AstraZeneca’s Brilinta Approved to Reduce Risk of Recurring Stroke in Patients
AstraZeneca’s Brilinta (ticagrelor) was approved by the U.S. Food and Drug Administration to reduce the risk of stroke in patients with acute ischemic stroke or high-risk transient ischemic attack (TIA).
The latest approval for Brilinta is based on the Phase III THALES trial that showed aspirin plus 90 mg of Brilinta significantly reduced the rate of the composite of stroke and death compared to aspirin alone in patients with acute ischemic stroke or TIA. Data from the THALES study showed the combination of twice daily Brilinta and aspirin taken once per day for 30 days reduced the rate of the primary composite endpoint of stroke and death by 17% compared to aspirin alone in people who had an acute ischemic stroke or transient ischemic attack. AstraZeneca said the results were statistically significant and clinically meaningful. The primary composite endpoint was driven by a reduction in stroke.
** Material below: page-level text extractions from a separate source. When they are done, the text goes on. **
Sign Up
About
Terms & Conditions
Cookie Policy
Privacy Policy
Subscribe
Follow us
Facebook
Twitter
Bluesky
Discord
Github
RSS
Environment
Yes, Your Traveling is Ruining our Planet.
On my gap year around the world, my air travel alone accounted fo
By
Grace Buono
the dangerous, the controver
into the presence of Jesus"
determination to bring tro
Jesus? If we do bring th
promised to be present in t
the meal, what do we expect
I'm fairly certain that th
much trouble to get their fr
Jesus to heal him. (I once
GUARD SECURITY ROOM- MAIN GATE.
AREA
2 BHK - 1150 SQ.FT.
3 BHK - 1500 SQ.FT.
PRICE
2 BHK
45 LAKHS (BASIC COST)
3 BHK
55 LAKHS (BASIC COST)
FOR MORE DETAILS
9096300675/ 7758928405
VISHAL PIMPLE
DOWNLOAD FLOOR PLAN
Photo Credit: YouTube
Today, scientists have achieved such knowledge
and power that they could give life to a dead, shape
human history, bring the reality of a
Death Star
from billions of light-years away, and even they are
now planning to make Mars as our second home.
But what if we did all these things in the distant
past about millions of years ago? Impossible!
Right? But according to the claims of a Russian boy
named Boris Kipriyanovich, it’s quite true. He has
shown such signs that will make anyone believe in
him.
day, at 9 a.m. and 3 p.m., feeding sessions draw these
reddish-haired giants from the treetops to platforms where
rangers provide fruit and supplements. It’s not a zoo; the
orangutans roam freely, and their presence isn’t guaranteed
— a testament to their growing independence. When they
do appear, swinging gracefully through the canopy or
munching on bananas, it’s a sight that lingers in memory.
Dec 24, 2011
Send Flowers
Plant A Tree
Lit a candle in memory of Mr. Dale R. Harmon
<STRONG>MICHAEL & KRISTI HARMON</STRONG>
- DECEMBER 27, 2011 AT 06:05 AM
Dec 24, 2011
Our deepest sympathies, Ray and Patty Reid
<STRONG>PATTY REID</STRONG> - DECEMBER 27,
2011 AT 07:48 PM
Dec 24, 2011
An ischemic stroke is caused by a blockage cutting off the blood supply to a region of the brain. A transient ischemic attack, is a temporary blockage of the blood supply to a region of the brain, resulting in symptoms only lasting for a short amount of time. Stroke is a leading cause of disability and death worldwide. About one in four strokes are recurrent, with the risk particularly high within 30 days after the initial event and even higher when looking at time periods closer to the initial event.
Brilinta is an oral, reversible, direct-acting P2Y12 receptor antagonist that works by inhibiting platelet activation. The medication has been approved in more than 110 countries for the prevention of atherothrombotic events in adult patients with acute coronary syndrome and in more than 70 countries for the secondary prevention of cardiovascular events among patients who are at high-risk and have experienced a heart attack, according to the company.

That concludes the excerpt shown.